El imperio Meta, antes un castillo en las nubes, ahora parece un experimento científico fallido donde el empleado es la rata de laboratorio.
La guinda del pastel: a los que quedan, los supervivientes, se les está espiando hasta la pulsación de cada tecla. Sí, cada click, cada movimiento del ratón, todo va a parar a un software de vigilancia que, irónicamente, alimenta a la IA que podría reemplazarlos.
Andrew Bosworth, el CTO, lo explica sin tapujos: quieren que las máquinas hagan el trabajo y ellos, los humanos, que se limiten a dirigir y… ¿revisar su propio funeral profesional?
Los empleados, lejos de quedarse callados, han respondido con flyers de protesta y una petición firmada por más de 1.500 almas en rebelión.
Pero la opción de desconectar el 'chivato' no existe.
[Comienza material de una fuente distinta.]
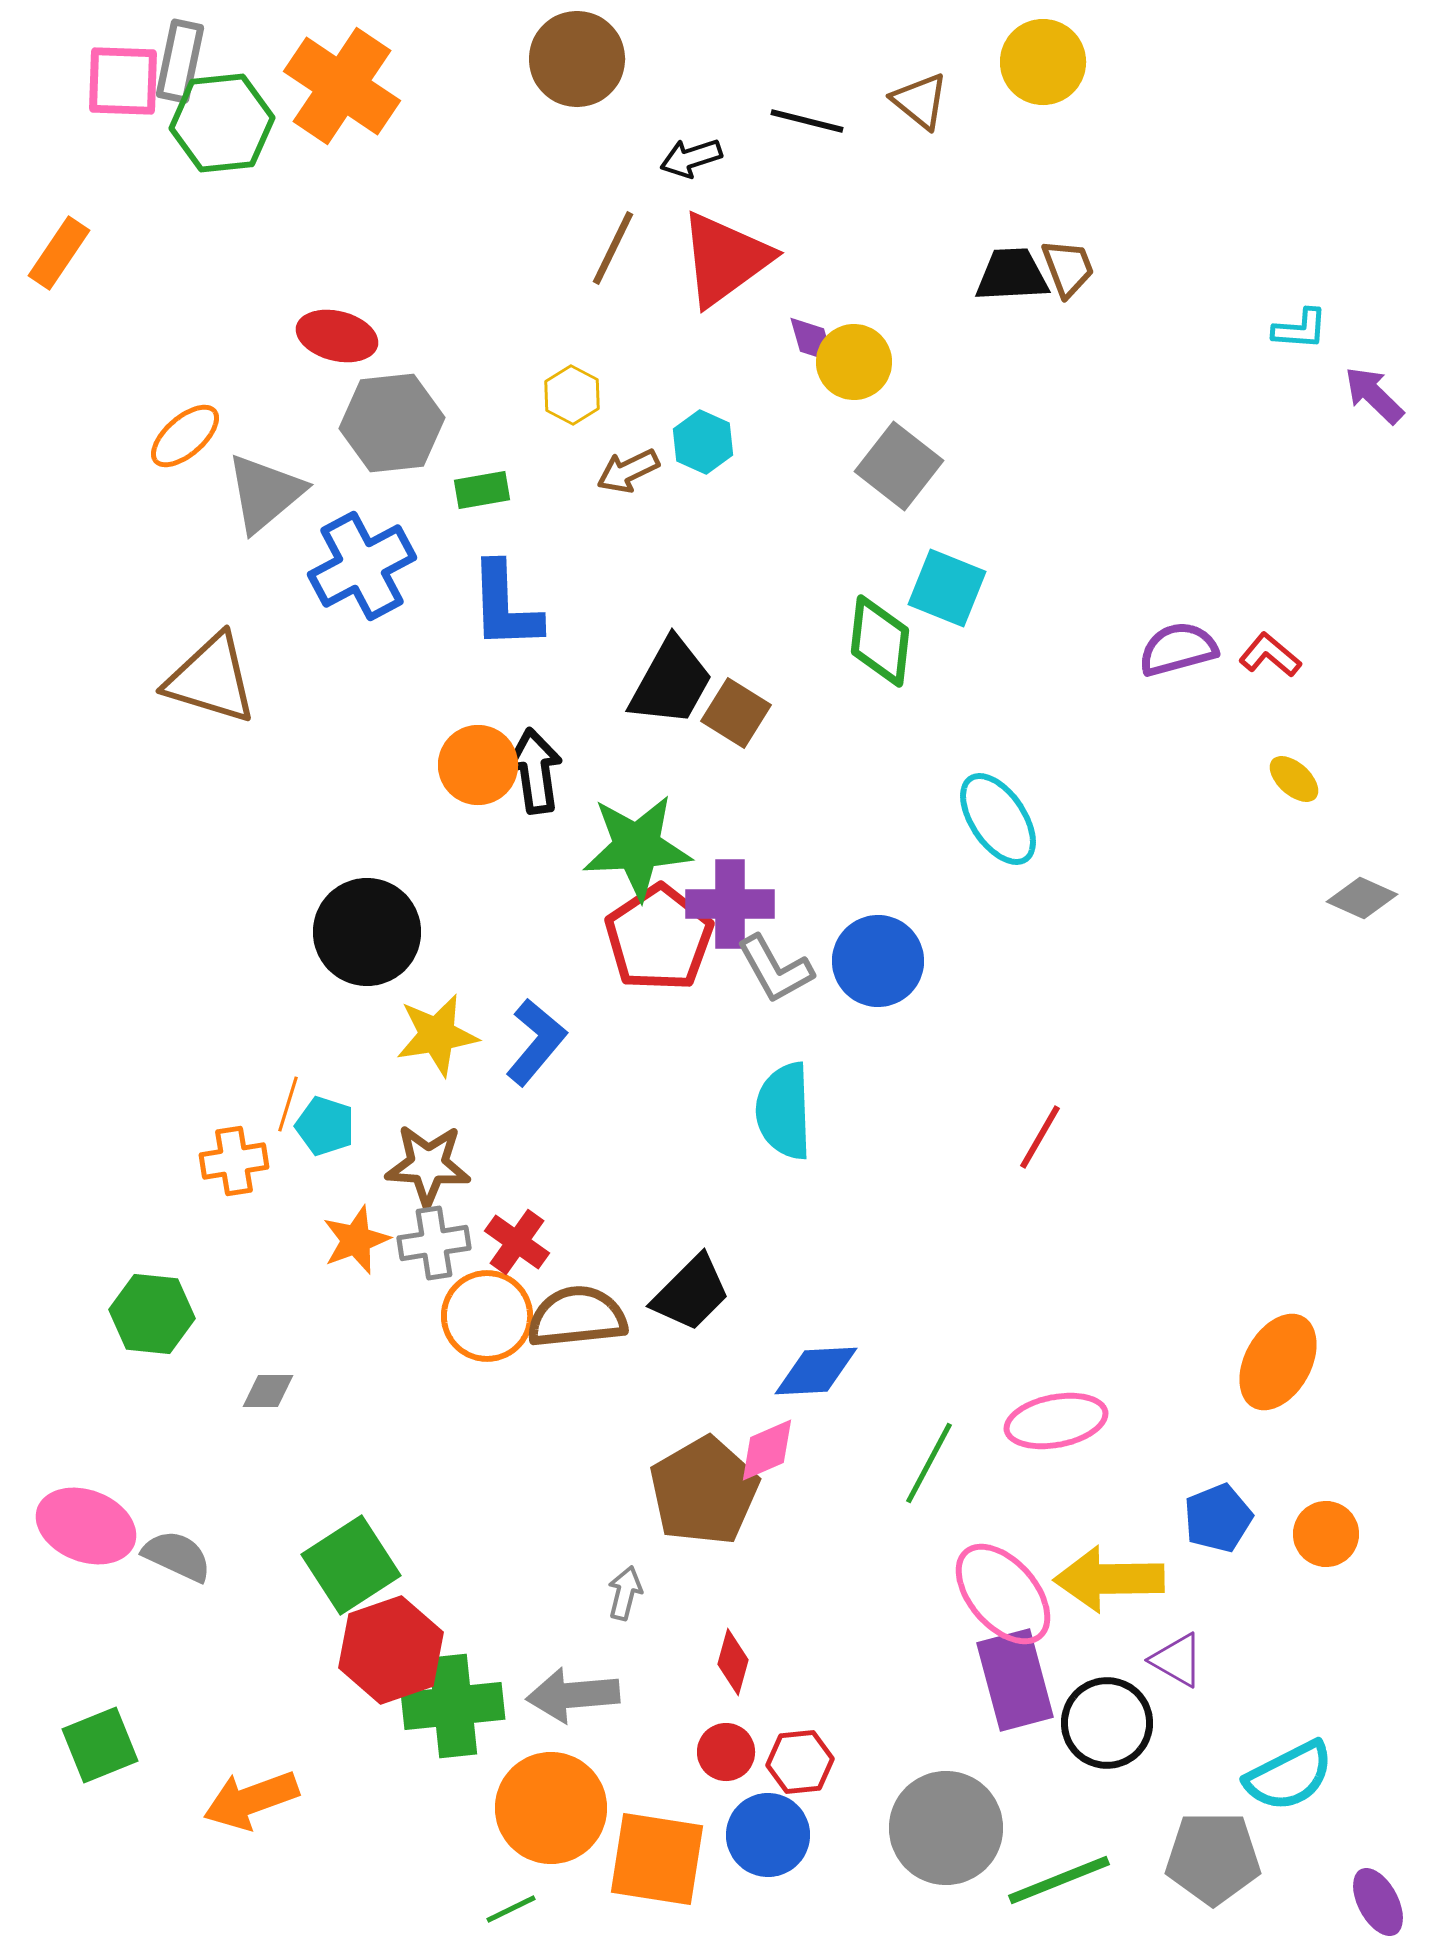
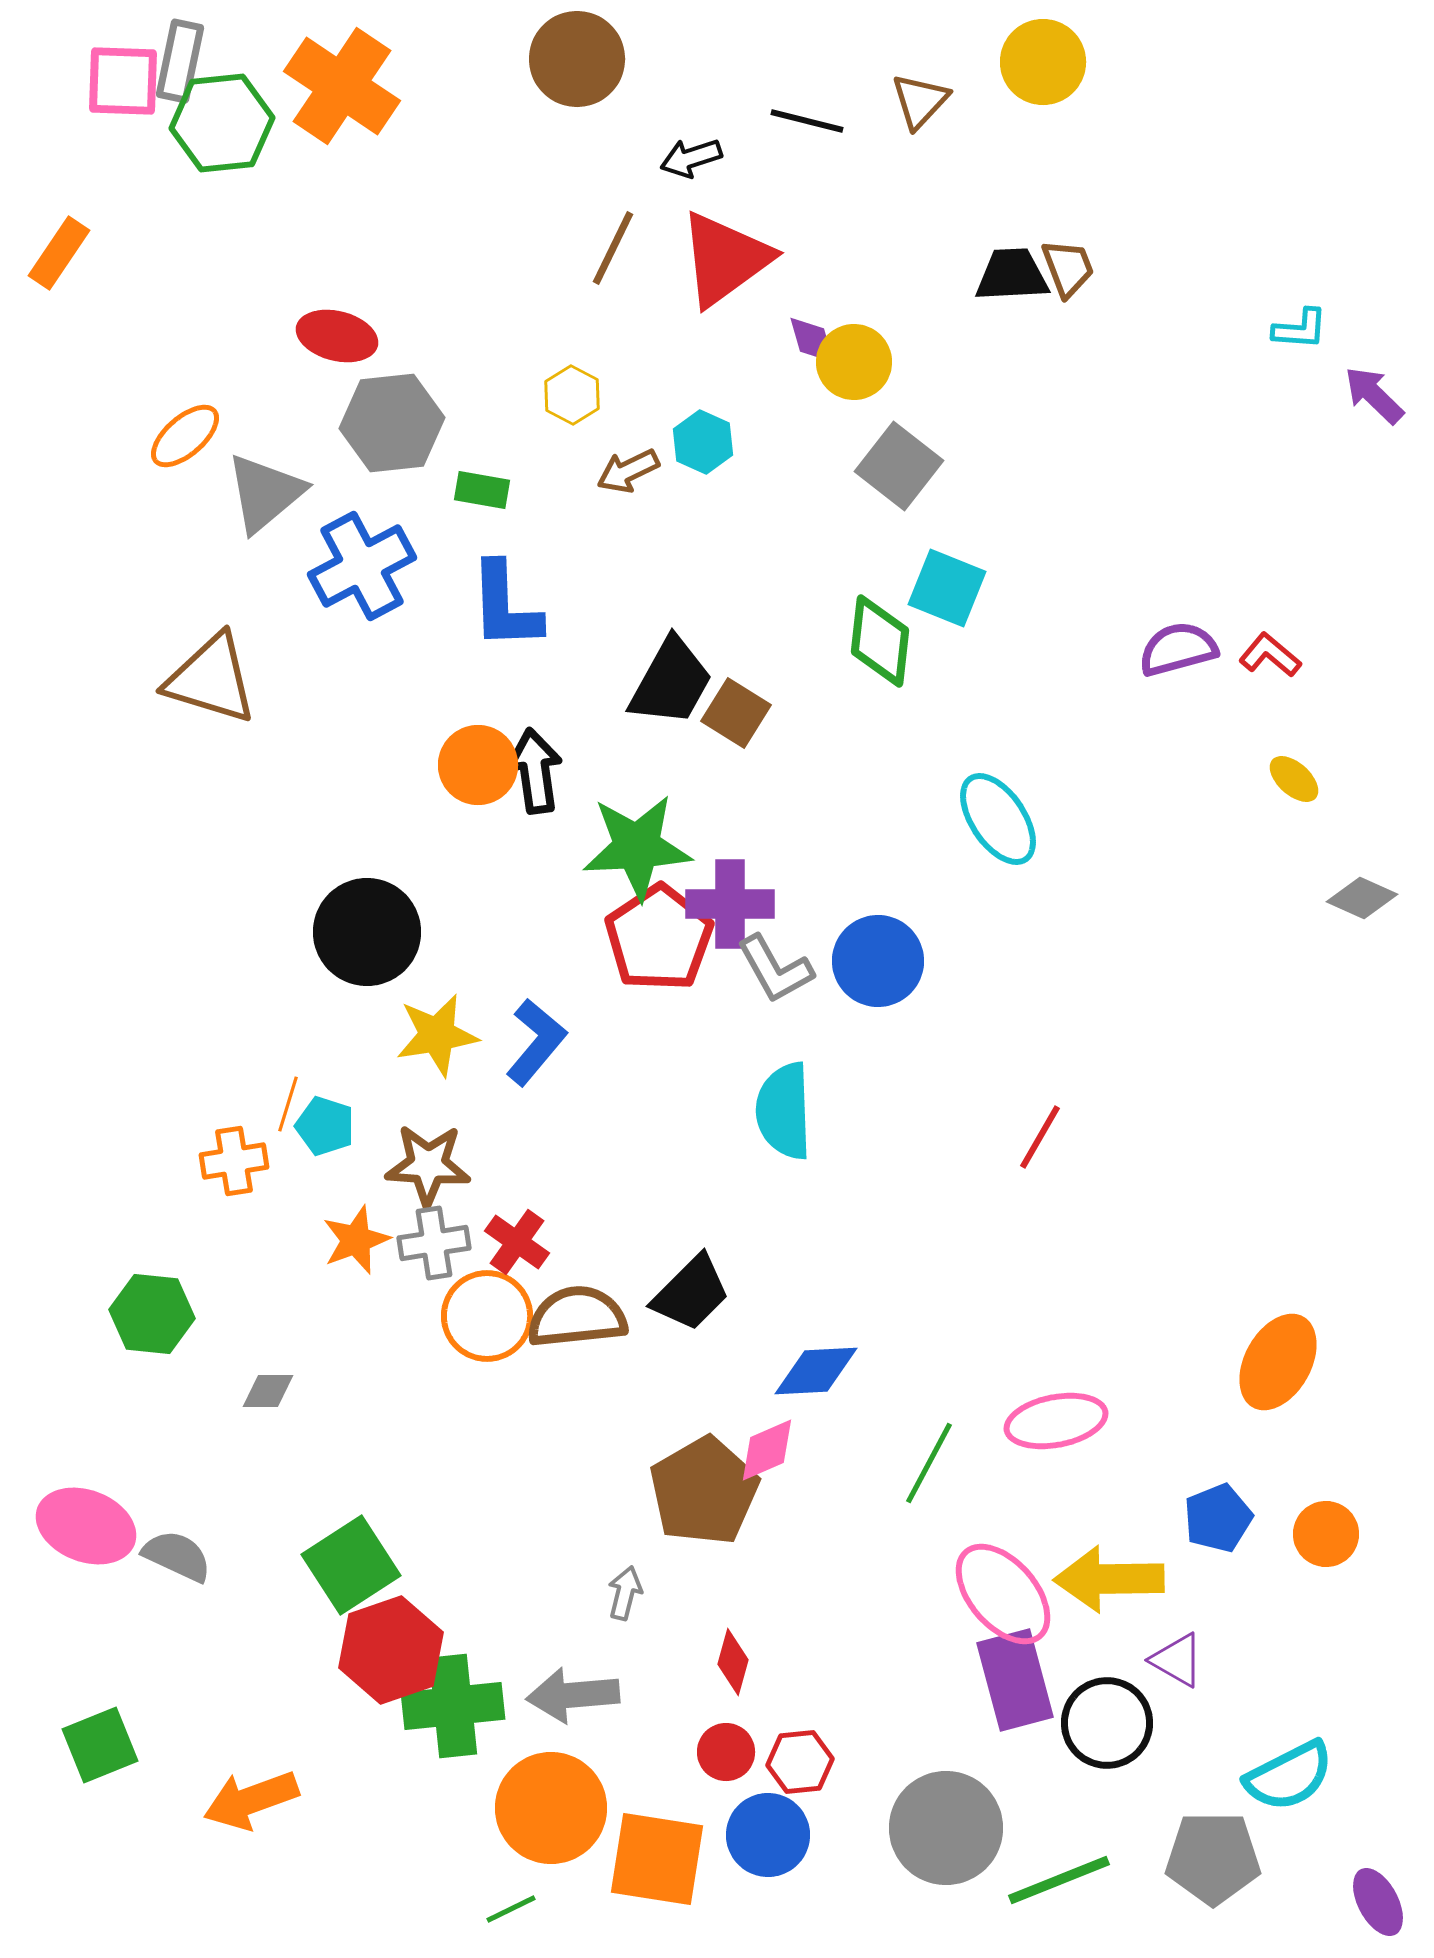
brown triangle at (920, 101): rotated 34 degrees clockwise
green rectangle at (482, 490): rotated 20 degrees clockwise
Así que, mientras siguen trabajando, inconscientemente están entrenando a sus futuros sustitutos. Un círculo vicioso digno de estudio en la Escuela de Negocios de Kafka. Meta ha invertido en IA, pero parece que ha olvidado invertir en lealtad y, sobre todo, en algo de decencia humana.
El mantra de Zuckerberg, que la IA es “la tecnología más importante de nuestras vidas”, suena hueco cuando se traduce en el miedo constante de perder el empleo. ¿El próximo gran invento de Meta? Un robot que despida gente.
Crítica:
La noticia es un reflejo de la desconexión entre la élite tecnológica y la realidad laboral. El título, aunque llamativo, podría ser más directo sobre el componente de vigilancia. Falta profundizar en las implicaciones legales y éticas del espionaje a empleados.